AFTER THEY BOTH finished their dissertations, they spent the summer together, not working. There were long nights at the bowling alley. They listened to the drum circles on Delmar. They took long drives along the Mississippi. Had barbecue at beaver-trapping festivals. She started reading Mrs. Dalloway and fell in love with that, too. She would text Matt her favorite lines without any explanation and he understood.

But nothing is so strange when one is in love (and what was this except being in love?) as the complete indifference of other people, she wrote.

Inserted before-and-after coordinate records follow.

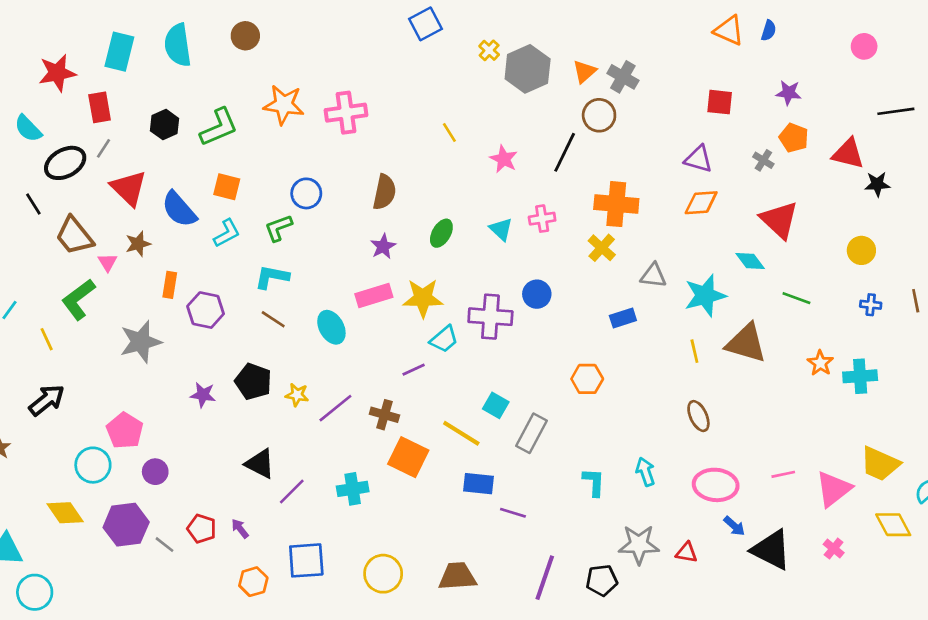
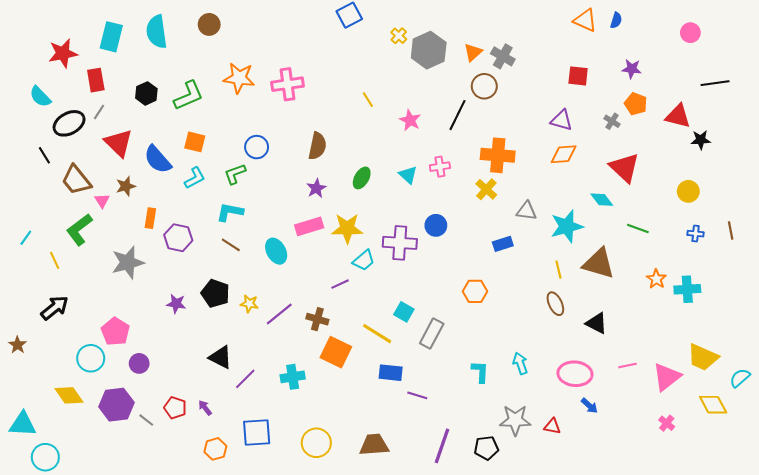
brown ellipse: (698, 416) -> (555, 304), moved
black triangle: (771, 550) -> (597, 323), moved, size x0.7

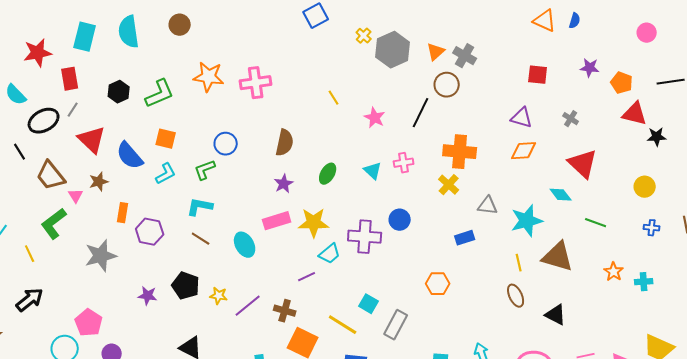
orange pentagon: (636, 104) -> (622, 83), moved
cyan cross: (687, 289) -> (644, 282), size x0.7

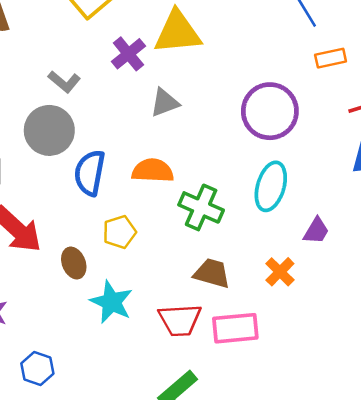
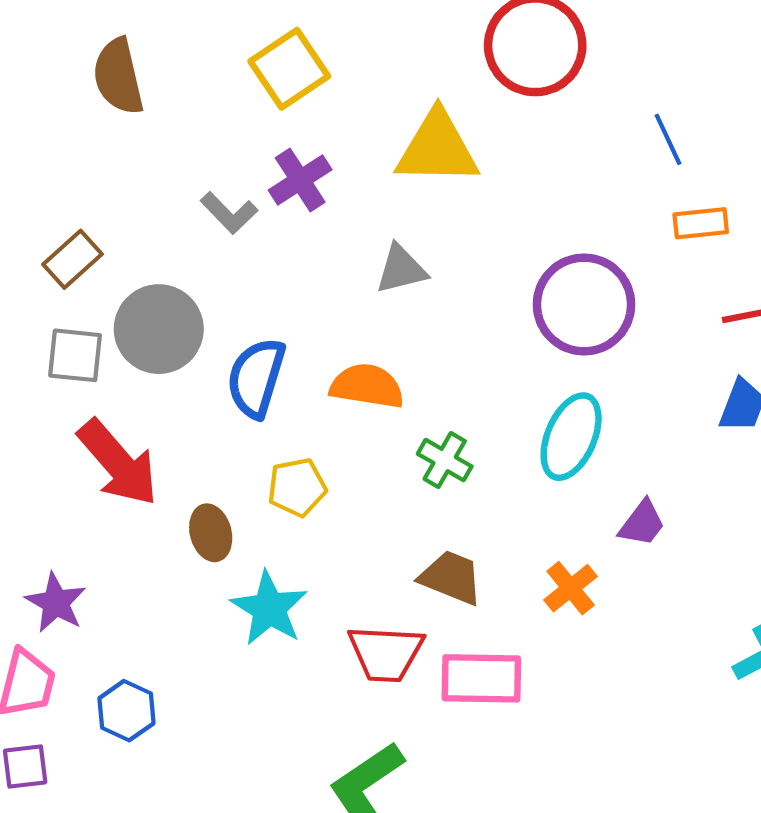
purple cross: (128, 54) -> (300, 180), moved
gray circle: (49, 130) -> (159, 329), moved
green cross: (201, 207) -> (445, 460), size x0.7

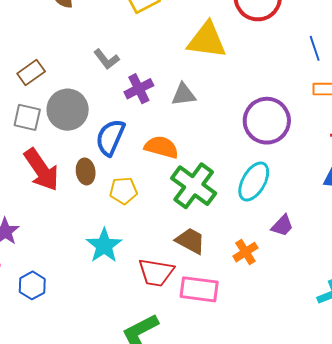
purple cross: (300, 180) -> (139, 89), moved
green cross: (445, 460) -> (194, 186), size x1.8
brown ellipse: (211, 533) -> (86, 171), moved

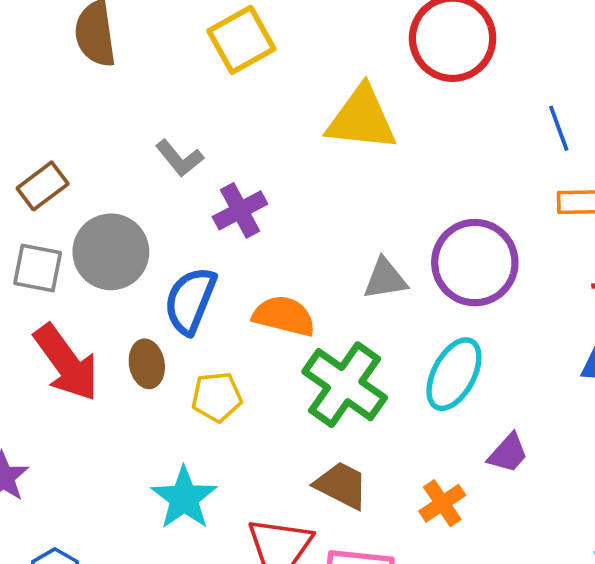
gray triangle: (183, 95) -> (385, 279), moved

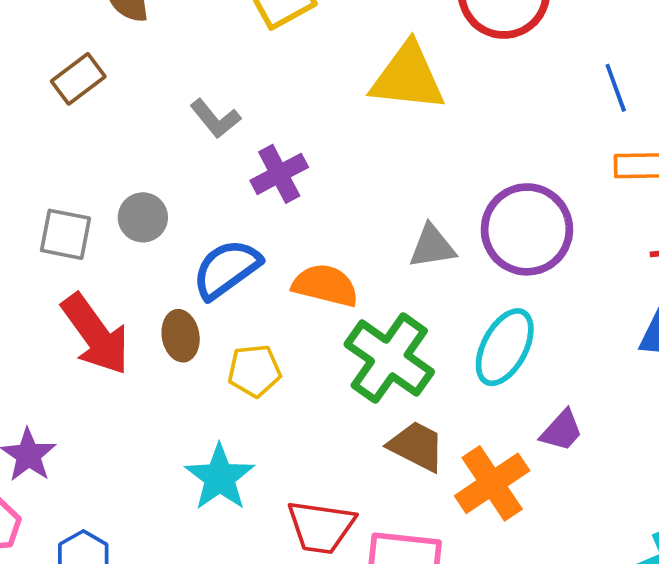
brown rectangle: (43, 186) -> (78, 79), moved
gray circle: (111, 252) -> (143, 217), size x0.6
blue semicircle: (190, 301) -> (226, 269), turned 32
brown trapezoid: (341, 485) -> (417, 446), moved
orange cross: (442, 503) -> (492, 483), size x1.5

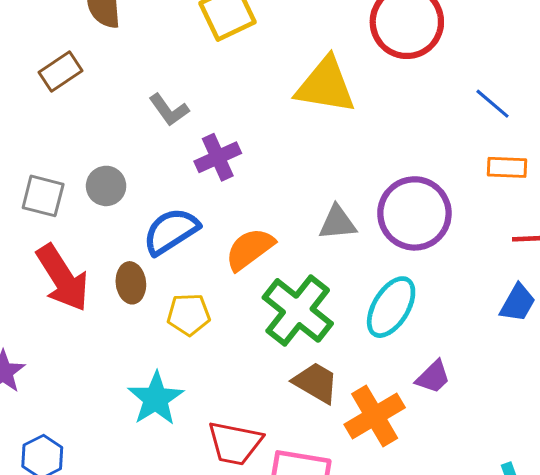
blue line: (616, 88) -> (492, 104), turned -33
orange semicircle: (325, 285) -> (250, 249), turned -54

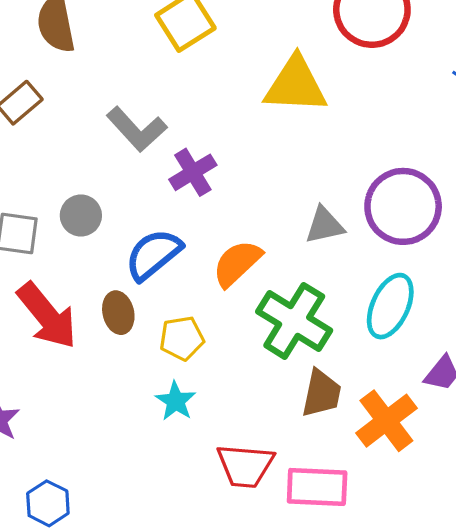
gray L-shape: (169, 110) -> (137, 129), size x1.4
brown trapezoid: (316, 383) -> (321, 393), turned 78
cyan star: (156, 399) -> (176, 401), moved, size x0.7

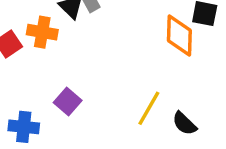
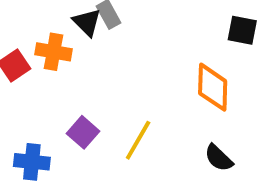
orange diamond: (179, 36) -> (213, 87), moved
yellow line: (149, 108) -> (138, 140), moved

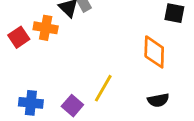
purple square: (83, 132) -> (72, 106), moved
black semicircle: (219, 158) -> (158, 100), turned -55

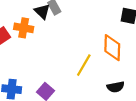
yellow line: (103, 88) -> (84, 65), moved

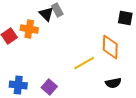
yellow line: (84, 65) -> (84, 63), turned 30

It’s like today when I was at the gas station filling up my tank, Matt texted back. I thought, So I still have to do chores?

But then Septimus killed himself and the fall semester began. She put down Mrs. Dalloway for good, and Matt moved into his new office. She started teaching her first class as an adjunct, while applying to jobs all over again. Each time they said goodbye before one of her interviews, it was upsetting—felt like practice for the real thing. She called him from the hotels, which made her feel like a kid in high school, trying to learn everything about Matt over the phone. Tell me more about your mother, about your father, about the little dog you held in your arms as it bled out in the street, and do you like chocolate or citrus desserts, do you like lakes or oceans, cats or dogs, and why does the world always make us choose?